Galactic sources: Taurus A
All radio sources — with the notable exceptions of the Sun and the Moon — are intrinsically very weak, making them difficult to observe with small antennas. At higher frequencies, their radio brightness typically decreases further, since their spectral flux density does not follow the behavior of thermal emitters.
Taurus A (the Crab Nebula, M1) is a supernova remnant in the constellation Taurus and one of the strongest non-thermal radio sources in the sky. A notable property is that its flux density decreases less steeply with increasing frequency compared to many other synchrotron sources.
In the Ku-band, Taurus A has a flux density of approximately 500 Jy.
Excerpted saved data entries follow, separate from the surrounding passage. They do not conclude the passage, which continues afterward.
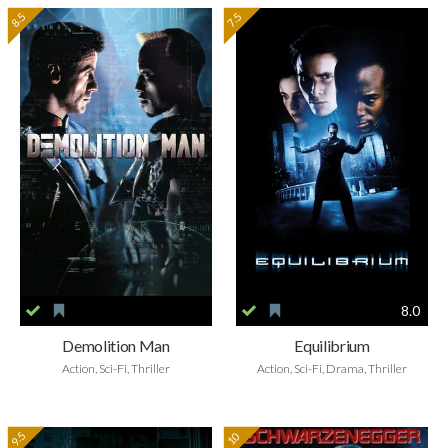
8.5
7.5
8.0
Demolition Man
Equilibrium
Action, Sci-Fi, Thriller
Action, Sci-Fi, Drama, Thriller
9.5
10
For a radio telescope with:
- 1-meter aperture
- ~70% efficiency
- System temperature ≈ 140 K
the expected signal increase is only about 0.005 dB
This extremely small value illustrates the fundamental challenge of continuum observations of weak galactic sources using small amateur instruments.
Observations (February–March 2026)
At the end of February 2026, Taurus A was observed on three consecutive days using the Second Receiver.
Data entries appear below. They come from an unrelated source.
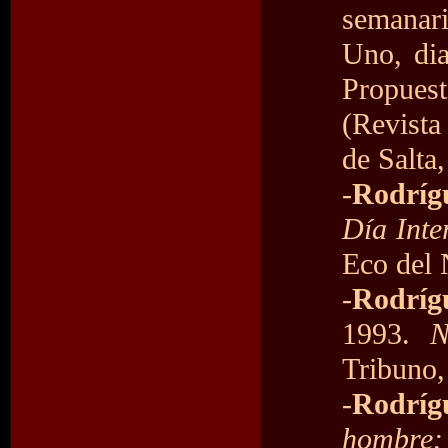
semanari
Uno, di
Propuest
(Revista
de Salta,
-
Rodrígu
Día Inte
Eco del 
-
Rodrígu
1993.
N
Tribuno,
-
Rodríg
hombre: 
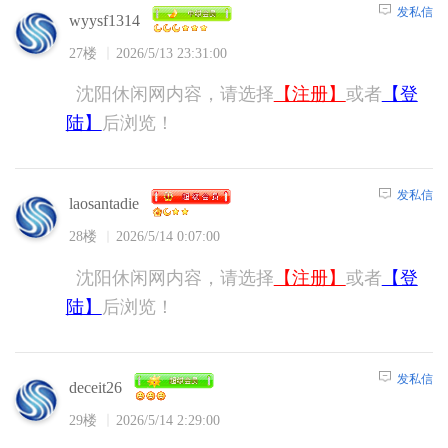
发私信
wyysf1314
27楼
2026/5/13 23:31:00
沈阳休闲网内容，请选择
【注册】
或者
【登
陆】
后浏览！
发私信
laosantadie
28楼
2026/5/14 0:07:00
沈阳休闲网内容，请选择
【注册】
或者
【登
陆】
后浏览！
发私信
deceit26
29楼
2026/5/14 2:29:00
The observing procedure was as follows:
- Initial pointing calibration using the Moon and a red-dot finder
- Precise mount alignment using multiple reference stars
- Selection of M1 (Taurus A) via GoTo
- Positioning the antenna slightly ahead of the source
- Letting the source drift through the beam due to Earth’s rotation
The measurements were performed with an integration time of 1000 ms.
The first set of figures shows the resulting transit curves from the three observing sessions.
Influence of RFI (Starlink Interference)
A dominant feature in the data are strong spikes caused by Starlink interference.
- These signals appear despite the use of bandpass filters
- Starlink transmissions are so strong that they can penetrate the filter, although attenuated
- For an extremely weak source such as Taurus A, even attenuated interference remains dominant
This clearly demonstrates the challenge of observing faint continuum sources in the Ku-band under heavy satellite interference conditions.
Detection and Verification
Despite these challenges, a signal increase of approximately 0.005 dB was successfully detected — fully consistent with theoretical predictions for a 1-meter dish with ~70% efficiency.
In addition:
- The measured half-power beamwidth (HPBW) matches the theoretical expectation
- The observed transit shape agrees well with the expected antenna beam pattern
The second set of figures shows:
- The measured transit curves
- A theoretical transit curve (orange) overlaid on the data
The agreement between model and observation is very good, confirming the validity of both the measurement and the theoretical assumptions.
Averaging Multiple Observations
In the final figure:
- All three transit measurements are combined
- The average transit curve is shown in red
- A theoretical beam profile is overlaid in black
This averaging process significantly reduces noise and improves the visibility of the signal, further confirming the detection of Taurus A.
Conclusion and Outlook
This experiment demonstrates that even extremely weak continuum sources — at the level of only a few thousandths of a dB — can be detected with small amateur instruments, provided that:
- careful calibration is performed
- multiple observations are combined
- and interference effects are properly managed
Following the successful detection of Taurus A, the next logical step is to attempt observations of other sources with similar flux densities, such as:
- Cassiopeia A (Cas A)
- Orion A
The Second Receiver opens the door to a broader exploration of galactic radio sources with relatively simple equipment.